Occasionally, Soave struggles to balance the intricacies this virtue can demand with the scope of the book. At times he just moves too briskly, as, for example, in his summary of G. W. F. Hegel’s significance for modern politics, which he interprets in one paragraph by reference to a single blog post. At others, he invokes idiosyncratically libertarian reasoning about a complicated and contestable issue. This tendency may be most pronounced in a chapter assessing a miscellaneous range of contemporary political movements without consistently establishing their connection to his central argument.
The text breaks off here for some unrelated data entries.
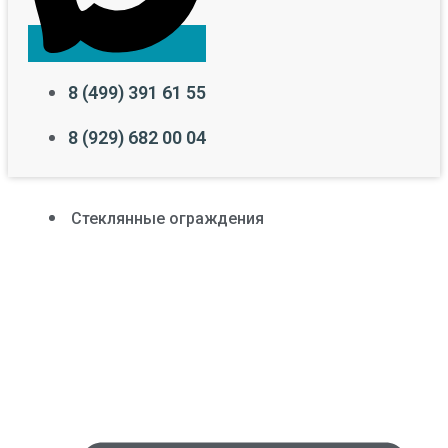
8 (499) 391 61 55
8 (929) 682 00 04
Стеклянные ограждения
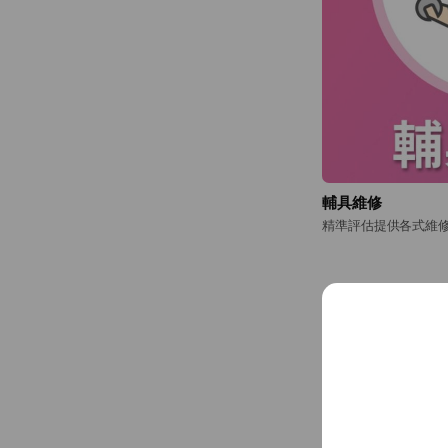
輔具維修
精準評估提供各式維
門市地點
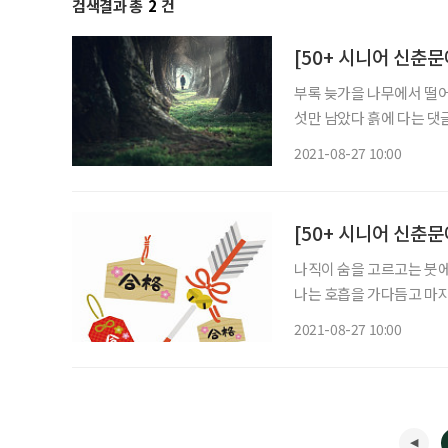
검색결과 총
2
건
[50+ 시니어 신춘문
부록 늦가을 나무에서 떨어진 모과 한 알 대책 없는 레드카드 향도 빛깔도 잃은 나이테와 검버
섯만 남았다 흙에 다는 댓글 진물 어느 날 보충 설명도 없이 등 떠민 세월이 괘씸하다 유턴이
2021-08-27 10:00
[50+ 시니어 신춘문
나직이 숨을 고르고는 붓에 
나는 호흡을 가다듬고 마지
획을 마무리했다. 나는 황
2021-08-27 10:00
의 용이 화목하게 깃들어 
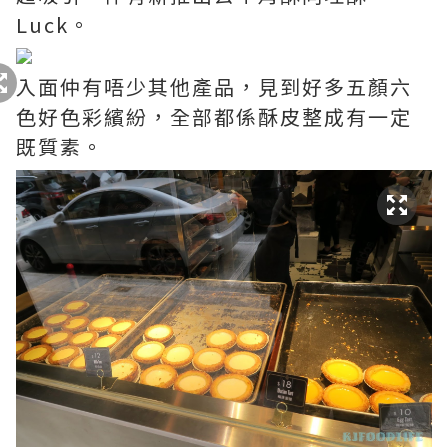
Luck。
入面仲有唔少其他產品，見到好多五顏六
色好色彩繽紛，全部都係酥皮整成有一定
既質素。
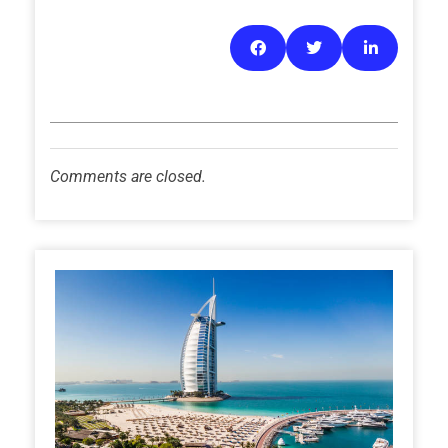
Comments are closed.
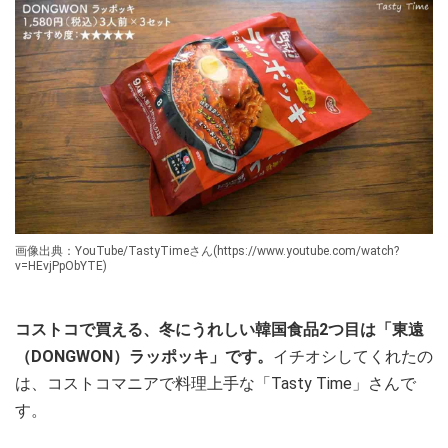
画像出典：YouTube/TastyTimeさん(https://www.youtube.com/watch?
v=HEvjPpObYTE)
コストコで買える、冬にうれしい韓国食品2つ目は「東遠
（DONGWON）ラッポッキ」です。
イチオシしてくれたの
は、コストコマニアで料理上手な「Tasty Time」さんで
す。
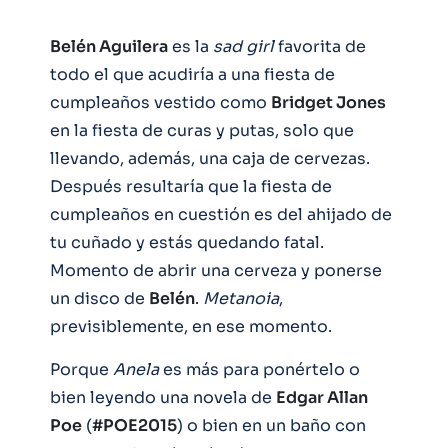
Belén Aguilera
es la
sad girl
favorita de
todo el que acudiría a una fiesta de
cumpleaños vestido como
Bridget Jones
en la fiesta de curas y putas, solo que
llevando, además, una caja de cervezas.
Después resultaría que la fiesta de
cumpleaños en cuestión es del ahijado de
tu cuñado y estás quedando fatal.
Momento de abrir una cerveza y ponerse
un disco de
Belén
.
Metanoia
,
previsiblemente, en ese momento.
Porque
Anela
es más para ponértelo o
bien leyendo una novela de
Edgar Allan
Poe
(
#POE2015
) o bien en un baño con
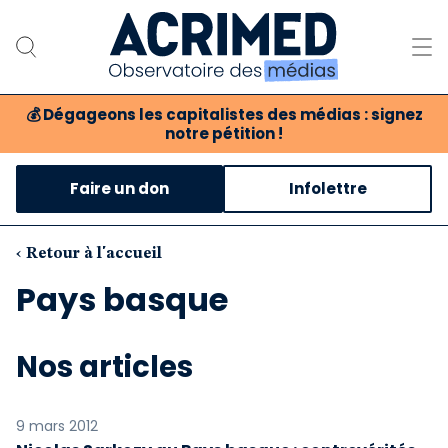
💰
Dégageons les capitalistes des médias : signez
notre pétition !
Notre association
Faire un don
Infolettre
Notre critique des médias
Nos propositions
‹ Retour à l'accueil
Pays basque
Notre revue
Boutique
Nos articles
9 mars 2012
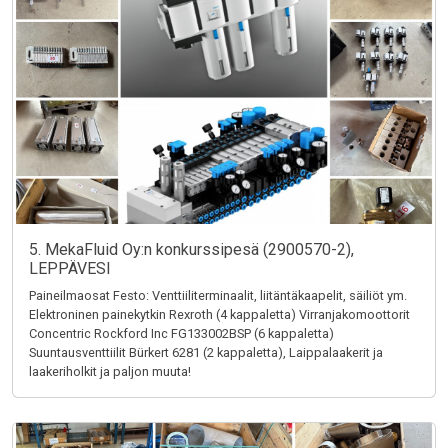
5. MekaFluid Oy:n konkurssipesä (2900570-2),
LEPPÄVESI
Paineilmaosat Festo: Venttiiliterminaalit, liitäntäkaapelit, säiliöt ym.
Elektroninen painekytkin Rexroth (4 kappaletta) Virranjakomoottorit
Concentric Rockford Inc FG133002BSP (6 kappaletta)
Suuntausventtiilit Bürkert 6281 (2 kappaletta), Laippalaakerit ja
laakeriholkit ja paljon muuta!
For instance, his discussion of post-Parkland youth activism on gun control offers no reason to see it as a form of radicalism, apart from conjectural links to “safety culture.” The effect is one Soave might have preferred to avoid in an argument otherwise characterized by recurring efforts to establish good faith.
Toward the end of the book, Soave shifts from sympathetic critic to frustrated potential ally. In his chapter on the alt-right, for example, he argues that the contemporary left is engaged in a devastating array of strategic and tactical blunders, alienating armies of potential allies and ensuring the impossibility of the sort of coalitional alliances that could effectively counter Trumpian politics. “Political power, at least for now, is firmly in the right’s grasp,” he writes. “And it’s probably more likely to stay that way as long as the right’s foes—the left, but also liberals, centrists, and libertarians—remain hopelessly divided.”
The idea that we could overcome the far right’s political dominance through strategic and tactical compromises among its opponents is, in its way, hopeful. But it may also wish away the problem: Soave’s left radicals aren’t, as they see it—or even as he presents them on the whole—really here to defeat Trump; they’re here to do what they can to ensure that what follows Trump is a radical future. And as Soave notes throughout the book, this is a future liberated quite precisely from the politics of compromise, the “moderation” and the “centrism,” that radicals on the left believe have allowed radicals on the right to gain so much ground in America over the decades—and have enabled systematic forms of oppression for longer still.
In the end, the challenge for coalition building between liberal-democratic stalwarts and left radicals isn’t really strategic or tactical; it’s political. They don’t obviously want the same things, and so they can’t obviously think about coming together to undo Trump or the Republican Party in the same way. Neither should liberals, or anyone else intent on defeating the Trumpian right, accept without argument that a coalition with left radicals makes sense as a strategic priority at all—compared with, say, helping the Democratic Party win at the state level, undo GOP-engineered gerrymandering, or just run better national campaigns. As Soave himself reminds us throughout Panic Attack, the politically disaffected population in America super-outsizes the actually radicalized population. But then, if liberals ever needed a demonstration of how crucial it is for them to see beyond electoral strategy, renew their ability to speak compellingly to a world rife with injustices, and intellectually seed a liberal-democratic future that no one can take for granted, the Age of Trump is it.